As many of you know I am a very big proponent of using the cloud with high automation. At my job we do this in a big way. However, one question always comes to mind, if you share your servers with other physical machines; how can one guarantee security?
In short you can't, but there are things you can do.
When I say you "can't" guarantee security, I mean that anyone could find a "local" exploit in the hypervisor, just look here if you think hypervisors are secure.
Then you must be thinking to yourself, I am basically screwed and will never be able to deploy in the cloud. You would be wrong. The high automation I prefer using (e.g. puppet) reports on changes to files which you control and you control what servers you automate via the PKI system. For very important systems, things like OSSEC are great tools.
One thing people should be very aware of is what Amazon calls "Security Groups". They are akin to a virtual firewall and even site between servers of the same layer. So by nature, if you have two servers in one security group, they will be unable to SSH to one another or even ping unless you explicitly allow it. That was a fantastic decision by Amazon and really helps security engineers facilitate a more secure environment.

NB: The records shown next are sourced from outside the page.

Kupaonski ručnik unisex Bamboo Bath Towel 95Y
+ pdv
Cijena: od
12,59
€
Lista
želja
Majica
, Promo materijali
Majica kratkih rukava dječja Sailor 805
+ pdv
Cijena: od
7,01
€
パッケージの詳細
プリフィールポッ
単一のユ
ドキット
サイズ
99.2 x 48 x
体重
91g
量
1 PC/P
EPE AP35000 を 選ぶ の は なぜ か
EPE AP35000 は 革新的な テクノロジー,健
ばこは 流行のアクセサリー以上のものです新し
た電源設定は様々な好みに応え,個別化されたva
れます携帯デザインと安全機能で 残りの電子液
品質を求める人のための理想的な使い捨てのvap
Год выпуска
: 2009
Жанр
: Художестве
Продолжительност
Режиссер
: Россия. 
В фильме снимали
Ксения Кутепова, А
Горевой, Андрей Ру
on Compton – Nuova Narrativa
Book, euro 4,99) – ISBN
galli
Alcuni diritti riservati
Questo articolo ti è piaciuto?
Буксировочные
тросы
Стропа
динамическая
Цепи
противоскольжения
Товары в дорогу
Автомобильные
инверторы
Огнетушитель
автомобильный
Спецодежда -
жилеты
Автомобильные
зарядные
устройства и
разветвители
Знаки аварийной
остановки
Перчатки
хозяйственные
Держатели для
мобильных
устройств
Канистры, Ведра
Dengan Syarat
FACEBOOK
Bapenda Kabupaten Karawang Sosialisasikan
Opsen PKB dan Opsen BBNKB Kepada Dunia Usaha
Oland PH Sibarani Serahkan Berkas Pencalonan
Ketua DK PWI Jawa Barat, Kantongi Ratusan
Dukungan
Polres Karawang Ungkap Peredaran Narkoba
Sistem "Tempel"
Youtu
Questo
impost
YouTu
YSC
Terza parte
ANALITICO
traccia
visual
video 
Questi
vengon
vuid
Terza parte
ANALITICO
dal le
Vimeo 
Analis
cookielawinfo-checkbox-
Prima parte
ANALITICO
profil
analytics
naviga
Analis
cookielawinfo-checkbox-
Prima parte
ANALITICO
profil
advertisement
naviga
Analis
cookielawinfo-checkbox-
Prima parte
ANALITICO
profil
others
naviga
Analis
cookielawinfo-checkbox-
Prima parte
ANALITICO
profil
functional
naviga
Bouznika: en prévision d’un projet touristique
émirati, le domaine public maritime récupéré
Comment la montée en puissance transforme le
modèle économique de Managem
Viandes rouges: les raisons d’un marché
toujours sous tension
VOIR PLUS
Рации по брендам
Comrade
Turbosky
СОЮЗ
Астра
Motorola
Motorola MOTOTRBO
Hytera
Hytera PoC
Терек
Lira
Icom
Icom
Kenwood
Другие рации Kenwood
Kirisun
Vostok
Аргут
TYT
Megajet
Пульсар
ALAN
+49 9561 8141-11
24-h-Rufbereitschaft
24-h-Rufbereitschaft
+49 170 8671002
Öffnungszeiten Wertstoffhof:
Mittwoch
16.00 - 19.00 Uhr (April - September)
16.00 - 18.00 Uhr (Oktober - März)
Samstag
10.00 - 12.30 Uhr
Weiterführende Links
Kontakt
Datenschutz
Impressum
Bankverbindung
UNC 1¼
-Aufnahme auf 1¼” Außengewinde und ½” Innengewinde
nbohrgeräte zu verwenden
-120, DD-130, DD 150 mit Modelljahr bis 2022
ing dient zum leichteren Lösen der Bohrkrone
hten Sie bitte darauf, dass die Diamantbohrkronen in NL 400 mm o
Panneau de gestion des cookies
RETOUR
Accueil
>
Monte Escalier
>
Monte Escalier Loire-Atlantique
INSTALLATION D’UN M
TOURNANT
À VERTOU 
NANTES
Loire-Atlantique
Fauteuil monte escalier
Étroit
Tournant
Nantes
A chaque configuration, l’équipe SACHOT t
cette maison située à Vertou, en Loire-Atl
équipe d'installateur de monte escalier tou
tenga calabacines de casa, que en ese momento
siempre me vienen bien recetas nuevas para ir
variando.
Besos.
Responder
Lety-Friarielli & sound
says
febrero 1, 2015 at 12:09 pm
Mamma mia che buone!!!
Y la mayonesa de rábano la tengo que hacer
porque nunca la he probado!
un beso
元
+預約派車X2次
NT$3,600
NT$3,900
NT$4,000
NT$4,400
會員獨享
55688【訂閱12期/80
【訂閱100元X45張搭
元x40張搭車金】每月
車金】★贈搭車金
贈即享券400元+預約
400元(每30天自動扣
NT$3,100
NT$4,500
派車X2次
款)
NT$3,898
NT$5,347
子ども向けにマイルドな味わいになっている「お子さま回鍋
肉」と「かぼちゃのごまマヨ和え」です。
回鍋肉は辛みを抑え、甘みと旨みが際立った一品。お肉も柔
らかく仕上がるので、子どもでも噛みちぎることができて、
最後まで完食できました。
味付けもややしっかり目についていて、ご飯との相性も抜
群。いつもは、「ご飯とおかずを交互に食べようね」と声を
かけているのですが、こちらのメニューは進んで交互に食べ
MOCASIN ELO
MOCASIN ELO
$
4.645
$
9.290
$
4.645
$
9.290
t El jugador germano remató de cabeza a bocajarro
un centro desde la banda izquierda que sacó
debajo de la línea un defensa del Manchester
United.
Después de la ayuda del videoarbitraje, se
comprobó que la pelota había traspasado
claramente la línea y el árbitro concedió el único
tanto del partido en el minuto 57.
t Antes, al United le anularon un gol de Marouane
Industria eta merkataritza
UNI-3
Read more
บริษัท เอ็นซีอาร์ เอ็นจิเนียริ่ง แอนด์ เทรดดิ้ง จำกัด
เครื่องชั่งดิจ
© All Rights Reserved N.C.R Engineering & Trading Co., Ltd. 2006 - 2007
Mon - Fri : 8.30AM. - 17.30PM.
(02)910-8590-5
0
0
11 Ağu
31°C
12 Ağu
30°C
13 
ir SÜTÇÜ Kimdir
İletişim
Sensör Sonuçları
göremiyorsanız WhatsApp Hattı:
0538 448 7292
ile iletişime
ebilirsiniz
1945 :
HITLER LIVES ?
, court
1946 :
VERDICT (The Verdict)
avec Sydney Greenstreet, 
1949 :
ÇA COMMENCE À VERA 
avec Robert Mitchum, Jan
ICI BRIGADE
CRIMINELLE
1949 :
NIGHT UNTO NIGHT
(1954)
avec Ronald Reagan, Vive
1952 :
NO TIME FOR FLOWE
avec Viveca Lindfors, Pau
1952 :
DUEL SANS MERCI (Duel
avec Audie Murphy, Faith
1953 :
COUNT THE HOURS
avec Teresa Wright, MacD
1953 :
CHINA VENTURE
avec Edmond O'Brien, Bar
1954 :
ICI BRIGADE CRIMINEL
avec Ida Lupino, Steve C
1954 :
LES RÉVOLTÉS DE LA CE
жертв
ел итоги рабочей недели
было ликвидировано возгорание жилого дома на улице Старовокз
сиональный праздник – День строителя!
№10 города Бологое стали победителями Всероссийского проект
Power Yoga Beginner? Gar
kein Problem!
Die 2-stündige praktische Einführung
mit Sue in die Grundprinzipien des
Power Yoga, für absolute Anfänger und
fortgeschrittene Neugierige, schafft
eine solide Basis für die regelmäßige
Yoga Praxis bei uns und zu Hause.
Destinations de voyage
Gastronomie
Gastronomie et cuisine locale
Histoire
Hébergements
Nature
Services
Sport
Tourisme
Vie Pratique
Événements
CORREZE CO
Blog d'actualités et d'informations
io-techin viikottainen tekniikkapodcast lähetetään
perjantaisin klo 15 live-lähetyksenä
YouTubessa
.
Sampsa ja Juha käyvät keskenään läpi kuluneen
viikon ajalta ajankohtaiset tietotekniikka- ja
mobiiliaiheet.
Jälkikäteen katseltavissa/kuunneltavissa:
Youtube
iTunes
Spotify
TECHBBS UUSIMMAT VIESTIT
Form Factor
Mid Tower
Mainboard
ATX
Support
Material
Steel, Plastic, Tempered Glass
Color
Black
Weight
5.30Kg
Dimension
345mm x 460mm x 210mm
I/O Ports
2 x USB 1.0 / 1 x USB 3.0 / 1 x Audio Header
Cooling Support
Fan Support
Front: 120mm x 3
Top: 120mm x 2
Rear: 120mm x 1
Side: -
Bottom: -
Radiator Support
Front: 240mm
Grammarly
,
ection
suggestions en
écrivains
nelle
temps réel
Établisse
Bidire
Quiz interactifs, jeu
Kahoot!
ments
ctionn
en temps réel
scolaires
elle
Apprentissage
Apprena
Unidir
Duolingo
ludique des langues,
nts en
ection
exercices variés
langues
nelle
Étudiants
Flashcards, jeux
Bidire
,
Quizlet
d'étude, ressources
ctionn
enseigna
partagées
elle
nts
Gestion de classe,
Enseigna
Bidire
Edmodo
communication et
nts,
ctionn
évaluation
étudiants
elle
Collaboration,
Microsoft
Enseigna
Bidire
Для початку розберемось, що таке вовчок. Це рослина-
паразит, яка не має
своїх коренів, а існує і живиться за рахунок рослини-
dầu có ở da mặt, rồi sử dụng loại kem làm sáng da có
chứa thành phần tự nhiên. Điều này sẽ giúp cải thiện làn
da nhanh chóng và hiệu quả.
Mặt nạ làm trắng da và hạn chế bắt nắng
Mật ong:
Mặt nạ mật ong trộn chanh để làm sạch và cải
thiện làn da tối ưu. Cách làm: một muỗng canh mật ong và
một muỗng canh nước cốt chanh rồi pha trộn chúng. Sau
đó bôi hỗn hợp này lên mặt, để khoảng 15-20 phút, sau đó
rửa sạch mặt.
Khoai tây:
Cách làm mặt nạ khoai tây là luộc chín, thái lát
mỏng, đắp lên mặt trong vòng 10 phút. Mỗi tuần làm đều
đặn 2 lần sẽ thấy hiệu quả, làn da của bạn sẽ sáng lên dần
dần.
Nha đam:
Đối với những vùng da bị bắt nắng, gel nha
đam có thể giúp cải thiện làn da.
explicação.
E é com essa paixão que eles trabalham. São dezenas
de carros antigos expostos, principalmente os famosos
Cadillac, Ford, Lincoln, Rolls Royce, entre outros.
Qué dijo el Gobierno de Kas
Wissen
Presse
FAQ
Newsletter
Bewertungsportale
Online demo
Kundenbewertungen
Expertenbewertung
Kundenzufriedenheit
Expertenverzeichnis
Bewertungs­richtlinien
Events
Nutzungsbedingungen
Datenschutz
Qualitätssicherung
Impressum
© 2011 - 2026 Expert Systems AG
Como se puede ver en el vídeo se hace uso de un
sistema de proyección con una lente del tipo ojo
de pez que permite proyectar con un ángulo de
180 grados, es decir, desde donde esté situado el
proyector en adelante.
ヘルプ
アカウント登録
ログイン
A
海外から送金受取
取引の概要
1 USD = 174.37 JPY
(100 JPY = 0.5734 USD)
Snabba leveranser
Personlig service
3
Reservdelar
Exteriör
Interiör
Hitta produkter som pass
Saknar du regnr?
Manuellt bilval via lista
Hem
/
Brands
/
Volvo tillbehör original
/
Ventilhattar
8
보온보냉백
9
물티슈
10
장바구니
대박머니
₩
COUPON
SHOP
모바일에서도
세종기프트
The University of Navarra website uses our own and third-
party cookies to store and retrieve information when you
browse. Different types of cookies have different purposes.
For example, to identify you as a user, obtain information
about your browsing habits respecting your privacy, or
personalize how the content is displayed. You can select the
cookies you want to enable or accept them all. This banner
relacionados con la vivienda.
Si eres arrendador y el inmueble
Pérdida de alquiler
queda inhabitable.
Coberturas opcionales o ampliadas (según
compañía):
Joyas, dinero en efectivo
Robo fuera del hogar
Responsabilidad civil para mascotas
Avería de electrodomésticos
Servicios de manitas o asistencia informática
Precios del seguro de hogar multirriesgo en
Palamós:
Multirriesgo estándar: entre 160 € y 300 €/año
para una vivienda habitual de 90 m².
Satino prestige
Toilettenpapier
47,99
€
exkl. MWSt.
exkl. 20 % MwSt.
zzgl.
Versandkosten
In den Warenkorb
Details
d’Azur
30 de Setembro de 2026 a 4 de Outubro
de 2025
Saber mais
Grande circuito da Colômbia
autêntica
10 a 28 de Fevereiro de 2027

Amazon in particular, in my opinion, has done an excellent job looking at security from the worst-case scenario. You can go from as locked down as a VPC cluster, to as open as a wide-open security group. It is your choice how good or bad at security you are. Also, since the Elastic Load Balancer product belongs to a security group, you get an extra layer of firewalls by only letting those load balancers to direct access the web servers (removing some external DDoS attacks). Amazon Web Services has also been verified as a PCI Level 1 Service Provider. I can say from experience that it is a very difficult thing to do and an extremely big commitment from Amazon do to on such a massive scale.
In a future posts I will write about how to best architect a cloud system for minimal failures and how to put your worst fears onto paper in the very important Recovery Time Objective/Recovery Point Objective Disaster Recovery document from a cloud setting.